手を伸ばして、テーブルの上にあるそれを取り、中を見た。
二枚の写真、ラブホテルに入る七瀬と梨香。
そこから出て来る二人。
トラウマが…顔を出し始めた。
指が震えた。
そんな水菜の様子には気付きもせずに、楽しそうに微笑んで岩永は話した。
「二人は同じ会社の幼馴染だそうですね。しかも、女性の方は驚いた事に副社長の立花さんの奥さんだとか。不倫…ですかねぇ。
これを見たら、立花さんはエタエモを辞めますね?
私なら辞める!そんな男が社長の会社にはいたくない。
エタエモの営業、経理は立花さんで持っていると聞いています。
これは大きな痛手ですよね?」
水菜は大きく深呼吸をする。
何度も…何度も…。
(大丈夫。
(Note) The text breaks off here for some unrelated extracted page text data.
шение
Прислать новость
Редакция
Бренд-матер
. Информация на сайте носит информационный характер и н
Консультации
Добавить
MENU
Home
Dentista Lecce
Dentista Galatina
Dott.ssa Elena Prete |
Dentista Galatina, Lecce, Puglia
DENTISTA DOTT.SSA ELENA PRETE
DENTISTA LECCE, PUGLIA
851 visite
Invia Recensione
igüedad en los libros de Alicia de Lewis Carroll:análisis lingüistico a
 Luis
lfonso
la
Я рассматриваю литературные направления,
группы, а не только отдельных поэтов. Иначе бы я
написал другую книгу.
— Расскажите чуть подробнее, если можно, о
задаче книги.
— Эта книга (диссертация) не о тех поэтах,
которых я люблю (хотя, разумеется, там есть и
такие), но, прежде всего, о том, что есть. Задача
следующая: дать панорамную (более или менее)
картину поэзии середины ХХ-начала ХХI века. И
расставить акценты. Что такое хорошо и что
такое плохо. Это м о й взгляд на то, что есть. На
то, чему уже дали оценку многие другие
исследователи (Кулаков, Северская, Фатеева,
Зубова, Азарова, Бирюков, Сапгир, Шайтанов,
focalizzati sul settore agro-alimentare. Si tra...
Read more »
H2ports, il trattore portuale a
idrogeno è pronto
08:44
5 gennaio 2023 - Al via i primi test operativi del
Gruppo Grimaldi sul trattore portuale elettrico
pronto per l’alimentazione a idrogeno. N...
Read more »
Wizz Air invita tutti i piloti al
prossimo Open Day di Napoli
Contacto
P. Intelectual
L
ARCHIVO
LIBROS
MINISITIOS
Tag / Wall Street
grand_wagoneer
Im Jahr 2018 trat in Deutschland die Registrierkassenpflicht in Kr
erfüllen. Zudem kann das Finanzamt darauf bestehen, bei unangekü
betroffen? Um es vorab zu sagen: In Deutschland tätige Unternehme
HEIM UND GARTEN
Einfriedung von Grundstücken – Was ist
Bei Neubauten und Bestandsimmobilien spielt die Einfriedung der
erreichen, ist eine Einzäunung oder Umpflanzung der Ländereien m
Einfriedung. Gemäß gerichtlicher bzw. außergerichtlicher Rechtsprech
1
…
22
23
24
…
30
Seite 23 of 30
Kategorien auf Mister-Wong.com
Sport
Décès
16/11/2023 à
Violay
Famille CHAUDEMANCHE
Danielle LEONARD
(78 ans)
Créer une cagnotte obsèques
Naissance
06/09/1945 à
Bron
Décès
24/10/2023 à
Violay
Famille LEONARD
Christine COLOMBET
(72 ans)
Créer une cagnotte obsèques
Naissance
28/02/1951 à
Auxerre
梨香は…そんな人じゃない。七瀬さんが好きならその時点で立花さんにはっきり話す人だ。七瀬さんも、面倒が嫌だからセフレがいた。
不倫…何て面倒な事、自分からするはずはない。)
ーー「幼馴染だけど、男友達、姉貴みたいな感じなんだ。男女の気持ちはないよ。」
真の言葉を思い出す。
(七瀬さんの言った事を信じる。私に接してくれている梨香を信じる。)
息を大きく吸い、岩永を水菜は見てから呆れた様な声で答えた。
「こんな写真は無駄ですね。今時は写真も簡単に操作出来ます。会社から出たとこでも、食事から出たとこでも撮って、背景を変える事は簡単です。
ベターさんもITのプロですもの。
今回の件はお断りします。私は一人がいいんです。
岩永さんとエタエモ潰しをする気はありません。
二度と、この様なお話でお呼びになるのはやめて下さい。」
席を立ち、岩永の座る横を通過して、ドアの数歩手前に来た時、岩永が声を出した。
「今の話を全て聞いて、ここから無事に帰れるとでも?引き受けなければ、帰らせないよ?」
「社長のスキャンダルを流す、とまで言われて呼ばれたのに、私が自衛もなく素直に来るとお思いですか?」
水菜が言った瞬間、顔色が変わり、水菜のスーツの上着を強引に引っ張っり、それに抵抗した水菜が後ろへひっくり返る形になった。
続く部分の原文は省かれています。